第8話 初恋の煩い

家に帰って、晴夏が晩ご飯を用意している間、真琴は先にお風呂に入った。


湯船に浸かりながら、真琴は今日の出来事を思い出した。


窪田と出会った時の印象はあまりにもよくなかったから、彼のことよく知らなくてもすでにある程度の偏見を持っていた。だけど、今日のたった数時間で彼に対する見方が大きく変わった。窪田はいつも素っ気ない態度を取っていたが、実際に他人への心遣いがちゃんとあるみたいで、さりげなく他人のためにいろんなことをしてくれた。


例えばチームBに一人の新入女性部員が山頂に到着した時、急に過呼吸の症状を発生していたため、窪田は誰にも呼ばれたわけでもなく、すぐその彼女の傍に駆けつけて、呼吸調整を指導し落ち着くまで一緒にいってくれた。真琴が今まで見てきた彼なら、そういうことは絶対しないはずなのに。それと御岳山山頂へ行った時、真琴が窪田は誰よりも先に山頂へ行ったことについてあまりよく思えなったが、実は彼が全員分の水を入れた箱を先に山頂まで運んでくれた。こういうことを誰にもアピールせず、ただ黙々と裏でみんなのサポートをしてくれた。

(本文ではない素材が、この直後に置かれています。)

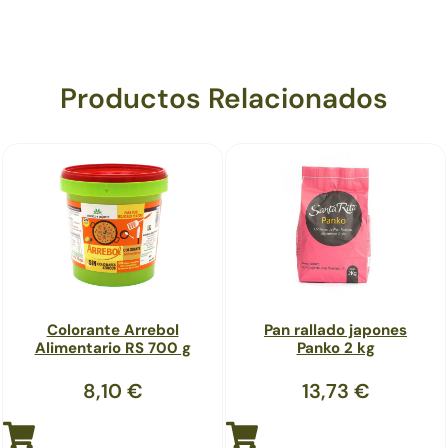
Productos Relacionados
Colorante Arrebol
Pan rallado japones
Alimentario RS 700 g
Panko 2 kg
8,10
€
13,73
€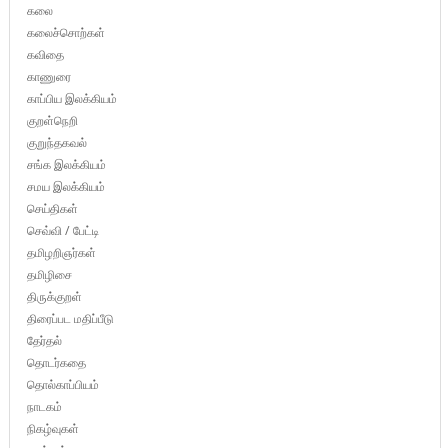
கலை
கலைச்சொற்கள்
கவிதை
காணுரை
காப்பிய இலக்கியம்
குறள்நெறி
குறுந்தகவல்
சங்க இலக்கியம்
சமய இலக்கியம்
செய்திகள்
செவ்வி / பேட்டி
தமிழறிஞர்கள்
தமிழிசை
திருக்குறள்
திரைப்பட மதிப்பீடு
தேர்தல்
தொடர்கதை
தொல்காப்பியம்
நாடகம்
நிகழ்வுகள்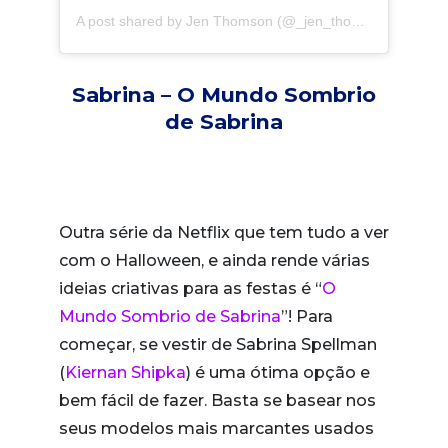
A post shared by
Jen Thomson
(@_jen_thomson_) on
Oct
Sabrina – O Mundo Sombrio
de Sabrina
Outra série da Netflix que tem tudo a ver
com o Halloween, e ainda rende várias
ideias criativas para as festas é “
O
Mundo Sombrio de Sabrina
”! Para
começar, se vestir de Sabrina Spellman
(
Kiernan Shipka
) é uma ótima opção e
bem fácil de fazer. Basta se basear nos
seus modelos mais marcantes usados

だけど、真琴は彼からの優しい行動をあまり深く考えたくなかった。沢で転びそうになった自分を支えたことも、自ら写真を撮ってくれたことも、バイクで東京まで送ってくれたことも、単なる後輩に対する優しさでしょう、自分が特別扱いされていなかったはず。だけど、自分の心にある胸騒ぎをどうしても無視できなかった。転びそうな時に支えられて、初めてあんな近い距離で窪田と密着した、そして彼の後ろにバイクを乗っていた時も、彼の体温、感触と匂いが頭からどうしても離れなかった。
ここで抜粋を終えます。